明治天皇が若い日の 「相撲事件」 の逸話から。 晩餐で、片岡侍従に 「わが日本も、これからは法律で治めねばならぬ」 と仰せられました。 片岡侍従が黙っていると、「どう思う、意見を述べろ」 と言われました。
片岡侍従の答えです。 「恐れながら国家を治める大本は、道徳にあるかと存じます」 。 すると天皇は 「いや、それは昔のことだ。いまの世に道徳などは何にもならぬ」 と仰せられ、議論となってしまいました。
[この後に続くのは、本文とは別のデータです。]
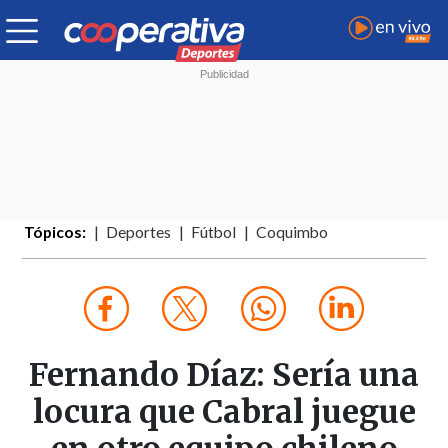
Tópicos:
Deportes
Fútbol
Coquimbo
Fernando Díaz: Sería una
locura que Cabral juegue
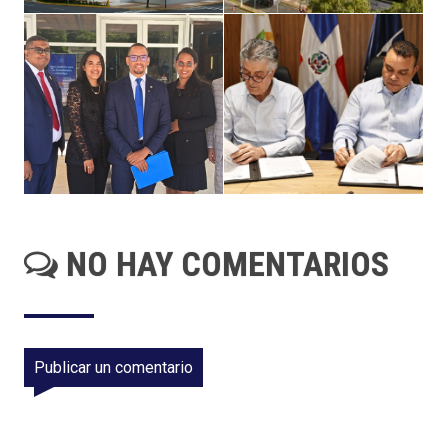
NO HAY COMENTARIOS
Publicar un comentario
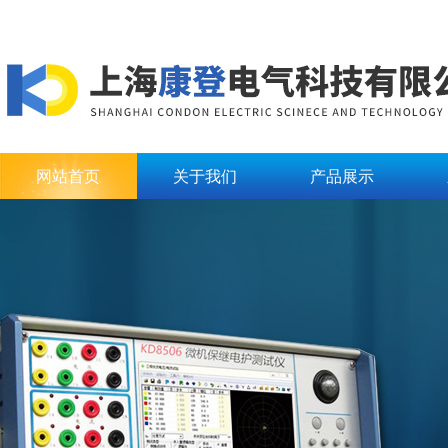
网站首页
关于我们
产品展示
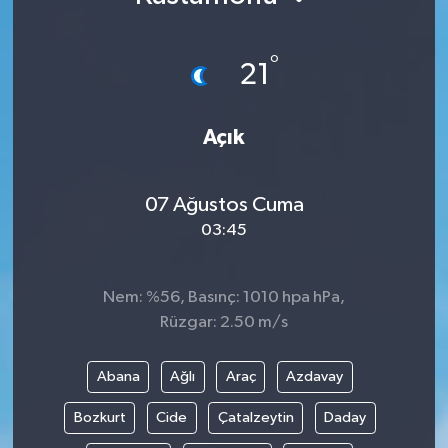
KÜLTÜR SANAT
SARIGÖL
KÖPRÜBAŞI
EKONOMİ
°
21
YAŞAM
SARUHANLI
KULA
EĞİTİM
Açık
LIFE
SELENDİ
SALİHLİ
KÜLTÜR SANAT
KIRKAĞAÇ
SARIGÖL
SPOR
07 Ağustos Cuma
03:45
DEMİRCİ
SARUHANLI
YAŞAM
GÖLMARMARA
ŞEHZADELER
LIFE
Nem: %56, Basınç: 1010 hpa hPa,
Rüzgar: 2.50 m/s
GÖRDES
SELENDİ
BİLİM VE TEKNOLOJİ
Abana
Ağlı
Araç
Azdavay
KÖPRÜBAŞI
SOMA
YAZARLAR
Bozkurt
Cide
Çatalzeytin
Daday
SOMA
TURGUTLU
MANİSA'NIN YÖRESEL LEZZETLERİ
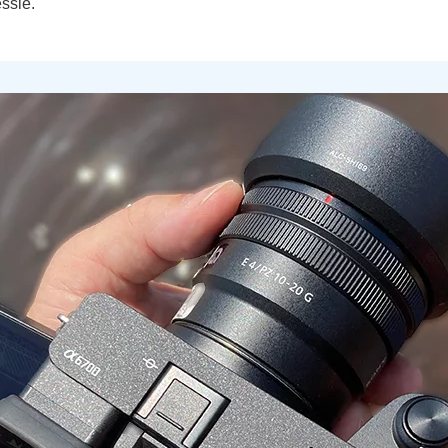
ssie.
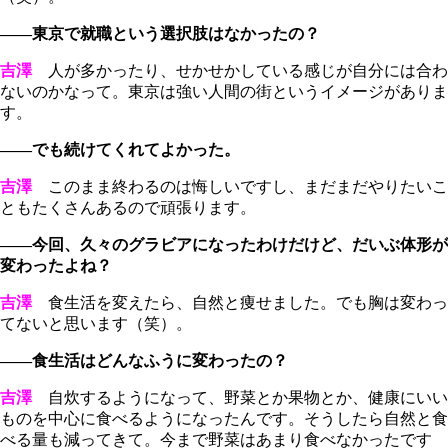
――東京で就職という選択肢はなかったの？
吉澤
人が多かったり、せかせかしている感じが自分には合わ
ないのかなって。東京は強い人間の街というイメージがありま
す。
――でも続けてくれてよかった。
吉澤
このまま終わるのは悔しいですし、まだまだやりたいこ
ともたくさんあるので頑張ります。
――今回、久々のグラビアになったわけだけど、だいぶ体形が
変わったよね？
吉澤
食生活を変えたら、自然と痩せました。でも胸は変わっ
てないと思います（笑）。
――食生活はどんなふうに変わったの？
吉澤
自炊するようになって、野菜とか果物とか、健康にいい
ものを中心に食べるようになったんです。そうしたら自然と食
べる量も減ってきて。今まで野菜はあまり食べなかったです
逸話としては、この後に、陪食していた山岡鉄舟に対して明治天皇が相撲を仕掛けて…、と続くのですが。
維新前後の、価値観や考え方について考えさせられました。
欧米から入った、法律という新しい概念に対する憧れと期待。 日本の諸法度や家訓の持つ精神的な要素に対して、欧米の法律は厳然としていたのでしょう。 仰ぎ見るような、初々しい憧れを感じます。
一方で、『大本は道徳である』 という信念を持っている時代でもありました。 大本が複数存在しては混乱してしまいます。 唯一、道徳にのみ置いてきたのが日本人だと言っているのでしょう。
法律と道徳。 どちらが大本になるべきか。 難しい質問ですね。 明治初期の頃は、『道徳』 は当たり前のことだったのかも知れません。
しかし、最近は 『法を犯しさえしなければ、なんでもアリだ』 という判断で金儲けにだけ奔走する事例を見ると、法律に委ねるには違和感を感じます。
ライブドア、村上ファンド、何とか還元水… 「法に照らして、何がいけないのか?」 「合法に処理しているから問題無い」 官民ともに変ですね。
法の隙間を突くような行為では、「国の大本は法律なり」、と語ることはできません。 『教育が進めば進むだけ人々は悪がしこくなり…』 と丸山先生が指摘された通りの世の中になっているようです。
一方で、『道徳』 という概念の曖昧さや分かり難さは、基準にし難いとも言えます。
私どもは、倫理を 「万人幸福の道」 として実践しています。 しかし、私は、国の大本という話になると、それが倫理であるとまでは言い切れません。
今回、「国の大本」 を、政策上の問題で決めるものではないという事を考えさせられました。